Here’s an example of how to use the Matcher:

import msgspec
import numpy as np
from matcher_py import Matcher # type: ignore
from matcher_py.extension_types import MatchTableType, SimpleMatchType, MatchTable

msgpack_encoder = msgspec.msgpack.Encoder()

matcher = Matcher(
    msgpack_encoder.encode(
        {
            "test": [
                MatchTable(
                    table_id=1,
                    match_table_type=MatchTableType.Simple,
                    simple_match_type=SimpleMatchType.MatchFanjian | SimpleMatchType.MatchDeleteNormalize,
                    word_list=["蔔", "你好"],
                    exemption_simple_match_type=SimpleMatchType.MatchFanjian | SimpleMatchType.MatchDeleteNormalize,
                    exemption_word_list=[],
                )
            ]
        }
    )
)

# Perform matching
matcher.is_match(r"卜")
matcher.word_match(r"你,好")
matcher.word_match_as_string("你好")
matcher.batch_word_match_as_string(["你好", "你好", "你真棒"])

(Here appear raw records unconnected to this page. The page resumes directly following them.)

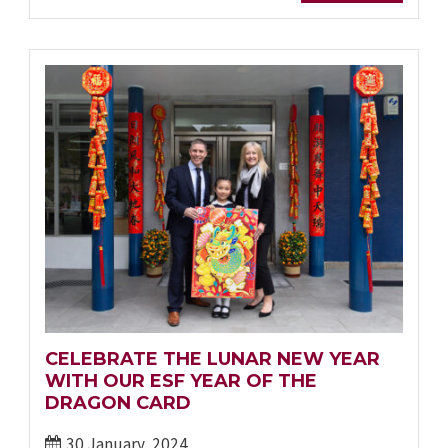
CELEBRATE THE LUNAR NEW YEAR
WITH OUR ESF YEAR OF THE
DRAGON CARD
30 January, 2024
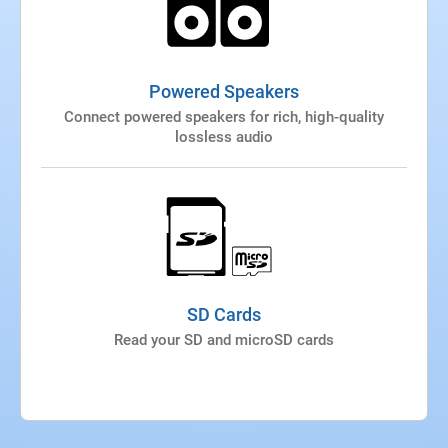
Powered Speakers
Connect powered speakers for rich, high-quality
lossless audio
SD Cards
Read your SD and microSD cards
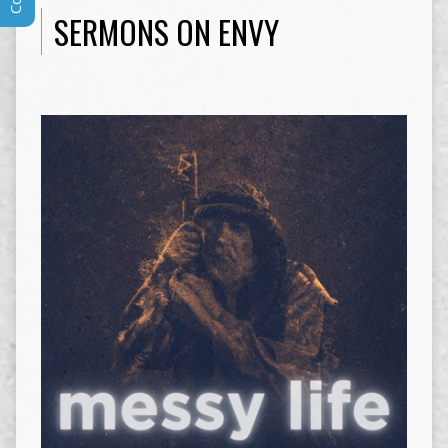
SERMONS ON ENVY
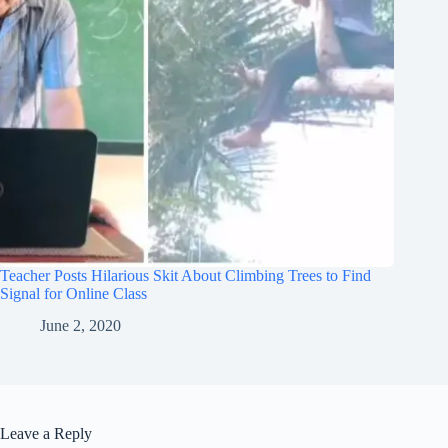
Teacher Posts Hilarious Skit About Climbing Trees to Find
Signal for Online Class
June 2, 2020
Leave a Reply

# Numpy integration for batch processing
text_array = np.array(
    [
        "Laborum eiusmod anim aliqua non veniam laboris officia dolor. Adipisicing sit est irure Lorem duis adipisicing exercitation. Cillum excepteur non anim ipsum eiusmod deserunt veniam. Nulla veniam sunt sint ad velit occaecat in deserunt nulla nisi excepteur. Cillum veniam Lorem aute eu. Nisi voluptate laboris quis sint pariatur ullamco minim pariatur officia non anim nisi nulla ipsum ad. Veniam pariatur ut occaecat ut veniam velit aliquip commodo culpa elit eu eiusmod."
    ]
    * 10000,
    dtype=np.dtype("object")
)
matcher.numpy_word_match_as_string(text_array)
matcher.numpy_word_match_as_string(text_array, inplace=True)
print(text_array)

Simple Matcher

Here’s an example of how to use the SimpleMatcher:

import msgspec
import numpy as np
from matcher_py import SimpleMatcher # type: ignore
from matcher_py.extension_types import SimpleMatchType

msgpack_encoder = msgspec.msgpack.Encoder()

simple_matcher = SimpleMatcher(
    msgpack_encoder.encode(
        {
            SimpleMatchType.MatchFanjian | SimpleMatchType.MatchDeleteNormalize: {
                1: "无,法,无,天",
                2: "xxx",
                3: "你好",
                6: r"It's /\/\y duty",
                4: "xxx,yyy",
            },
            SimpleMatchType.MatchFanjian: {
                4: "xxx,yyy",
            },
            SimpleMatchType.MatchNone: {
                5: "xxxxx,xxxxyyyyxxxxx",
            },
        }
    )
)

# Perform matching
simple_matcher.is_match("xxx")
simple_matcher.simple_process(r"It's /\/\y duty")
simple_matcher.batch_simple_process([r"It's /\/\y duty", "你好", "xxxxxxx"])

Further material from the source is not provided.